Devo lhe alertar que as amigas com as quais você convive diariamente aí no passado, vão continuar suas amigas, mas muito mais por um laço construído há muitos anos do que por real participação na sua vida. Ao encontrar com elas vocês vão conversar sobre o tempo, sobre as disciplinas da universidade, mas tudo sem a mesma intensidade e a mesma alegria de antes.

Mas não pense que não tenho amigos. Tenho sim. E eles são maravilhosos. Mas amigos fazem parte de momentos das nossas vidas. Os momentos passam e os amigos ficam com eles. Mas não se importe com o que digo. São apenas desabafos de quem já passou por boas na vida, coisas que você ainda nem imagina.

Gostaria que você voltasse a me habitar novamente. Venha me visitar qualquer dia desses, venha me fazer lembrar o quanto é bom deixar a mente livre pra simplesmente projetar, imaginar coisas absurdas, fantásticas, apaixonantes! Esqueci como é ser como você. Juro que já tentei várias vezes, mas perdi a prática, coisa de gente velha.

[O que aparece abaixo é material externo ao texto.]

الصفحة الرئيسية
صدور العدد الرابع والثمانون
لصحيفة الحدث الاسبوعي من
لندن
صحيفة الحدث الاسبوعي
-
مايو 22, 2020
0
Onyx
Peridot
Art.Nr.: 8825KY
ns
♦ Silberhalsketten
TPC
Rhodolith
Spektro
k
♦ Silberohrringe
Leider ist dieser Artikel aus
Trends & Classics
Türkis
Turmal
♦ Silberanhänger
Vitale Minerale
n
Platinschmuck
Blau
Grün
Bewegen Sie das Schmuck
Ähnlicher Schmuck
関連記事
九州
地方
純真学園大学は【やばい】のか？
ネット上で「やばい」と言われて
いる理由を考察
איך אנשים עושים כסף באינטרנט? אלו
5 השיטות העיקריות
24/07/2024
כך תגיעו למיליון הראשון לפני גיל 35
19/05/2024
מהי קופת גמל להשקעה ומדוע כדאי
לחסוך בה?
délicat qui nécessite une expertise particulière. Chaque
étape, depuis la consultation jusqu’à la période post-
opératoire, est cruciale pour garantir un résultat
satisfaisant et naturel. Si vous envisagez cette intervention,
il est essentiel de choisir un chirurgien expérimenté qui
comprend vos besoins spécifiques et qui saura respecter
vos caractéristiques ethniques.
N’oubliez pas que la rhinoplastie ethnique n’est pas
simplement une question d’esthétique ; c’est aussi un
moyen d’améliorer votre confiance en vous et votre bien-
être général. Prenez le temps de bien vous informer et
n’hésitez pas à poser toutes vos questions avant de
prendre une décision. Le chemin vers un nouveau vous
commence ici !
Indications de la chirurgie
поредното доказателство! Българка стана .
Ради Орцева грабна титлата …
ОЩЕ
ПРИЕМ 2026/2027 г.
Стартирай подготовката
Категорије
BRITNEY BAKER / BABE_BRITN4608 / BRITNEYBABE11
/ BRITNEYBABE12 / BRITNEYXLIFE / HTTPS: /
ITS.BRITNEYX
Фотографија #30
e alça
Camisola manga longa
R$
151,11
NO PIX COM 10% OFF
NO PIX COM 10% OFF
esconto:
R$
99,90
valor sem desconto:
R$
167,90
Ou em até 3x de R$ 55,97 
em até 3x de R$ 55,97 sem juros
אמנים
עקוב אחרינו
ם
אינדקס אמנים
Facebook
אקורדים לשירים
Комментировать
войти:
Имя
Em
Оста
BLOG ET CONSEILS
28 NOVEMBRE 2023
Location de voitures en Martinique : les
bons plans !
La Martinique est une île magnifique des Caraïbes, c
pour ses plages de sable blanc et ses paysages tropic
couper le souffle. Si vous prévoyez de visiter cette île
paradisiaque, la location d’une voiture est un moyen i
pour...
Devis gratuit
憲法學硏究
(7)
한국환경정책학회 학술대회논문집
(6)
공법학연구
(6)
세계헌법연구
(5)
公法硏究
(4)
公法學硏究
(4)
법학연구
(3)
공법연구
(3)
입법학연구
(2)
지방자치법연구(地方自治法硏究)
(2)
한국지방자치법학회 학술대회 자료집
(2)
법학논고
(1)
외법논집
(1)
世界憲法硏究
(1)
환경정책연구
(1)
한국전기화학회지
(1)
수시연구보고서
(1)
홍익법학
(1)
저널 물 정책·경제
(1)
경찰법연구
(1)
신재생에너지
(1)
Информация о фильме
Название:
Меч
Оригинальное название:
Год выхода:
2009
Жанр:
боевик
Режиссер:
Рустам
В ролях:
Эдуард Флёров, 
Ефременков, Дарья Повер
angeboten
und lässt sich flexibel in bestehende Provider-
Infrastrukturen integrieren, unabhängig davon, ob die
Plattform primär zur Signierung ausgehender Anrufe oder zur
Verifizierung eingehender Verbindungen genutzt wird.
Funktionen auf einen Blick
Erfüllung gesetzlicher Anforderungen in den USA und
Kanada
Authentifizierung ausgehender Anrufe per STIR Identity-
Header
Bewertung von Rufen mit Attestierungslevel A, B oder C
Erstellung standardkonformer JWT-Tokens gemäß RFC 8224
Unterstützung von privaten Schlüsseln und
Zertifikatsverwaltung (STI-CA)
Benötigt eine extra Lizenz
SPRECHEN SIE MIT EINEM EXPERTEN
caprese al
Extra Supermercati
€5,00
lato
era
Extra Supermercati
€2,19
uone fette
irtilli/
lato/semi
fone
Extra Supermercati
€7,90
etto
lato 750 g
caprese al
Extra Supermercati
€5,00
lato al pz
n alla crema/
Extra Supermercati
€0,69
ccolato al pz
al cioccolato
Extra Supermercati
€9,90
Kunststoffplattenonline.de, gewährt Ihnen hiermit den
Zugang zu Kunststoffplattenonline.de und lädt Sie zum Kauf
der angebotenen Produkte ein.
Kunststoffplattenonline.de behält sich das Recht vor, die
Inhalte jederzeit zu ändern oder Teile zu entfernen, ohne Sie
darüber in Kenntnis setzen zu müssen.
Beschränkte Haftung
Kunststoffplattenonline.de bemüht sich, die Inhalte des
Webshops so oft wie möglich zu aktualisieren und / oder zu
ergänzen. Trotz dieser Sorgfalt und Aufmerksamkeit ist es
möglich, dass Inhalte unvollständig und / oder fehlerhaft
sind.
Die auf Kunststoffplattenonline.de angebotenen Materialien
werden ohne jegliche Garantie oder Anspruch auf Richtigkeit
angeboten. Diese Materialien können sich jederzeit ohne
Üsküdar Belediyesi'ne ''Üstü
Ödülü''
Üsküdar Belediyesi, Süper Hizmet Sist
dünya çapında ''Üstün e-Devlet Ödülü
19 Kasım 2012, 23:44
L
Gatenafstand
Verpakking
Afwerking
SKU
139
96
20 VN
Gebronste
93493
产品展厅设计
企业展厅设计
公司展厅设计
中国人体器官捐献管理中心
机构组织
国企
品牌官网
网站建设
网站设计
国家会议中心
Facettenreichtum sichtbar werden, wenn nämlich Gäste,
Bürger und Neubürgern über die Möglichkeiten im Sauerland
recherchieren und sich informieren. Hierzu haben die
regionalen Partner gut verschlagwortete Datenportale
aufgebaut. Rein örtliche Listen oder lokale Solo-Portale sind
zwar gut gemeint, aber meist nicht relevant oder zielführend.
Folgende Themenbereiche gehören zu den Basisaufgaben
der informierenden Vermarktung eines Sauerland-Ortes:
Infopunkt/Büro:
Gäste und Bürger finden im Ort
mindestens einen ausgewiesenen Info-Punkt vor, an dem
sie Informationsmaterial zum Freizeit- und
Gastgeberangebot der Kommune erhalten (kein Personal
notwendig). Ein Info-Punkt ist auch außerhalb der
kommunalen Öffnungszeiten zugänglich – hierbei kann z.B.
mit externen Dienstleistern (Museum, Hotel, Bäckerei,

Pensando bem, convido-a apenas para passar o Natal, o Ano Novo e as férias. Depois, sinto muito, mas terei que mandá-la novamente ao passado. Temo que ao ver o que o futuro fez comigo e com meus sonhos, você se torne uma pessoa como eu, que se frustrou com as surpresas da vida e perdeu o brilho no olhar. Por mais que a saudade aperte meu peito, prefiro lembrar de você assim, do jeito que é aí nos seus 15 ou 16 anos e saber que um dia, você já pensou que seria feliz no futuro que é o meu presente hoje.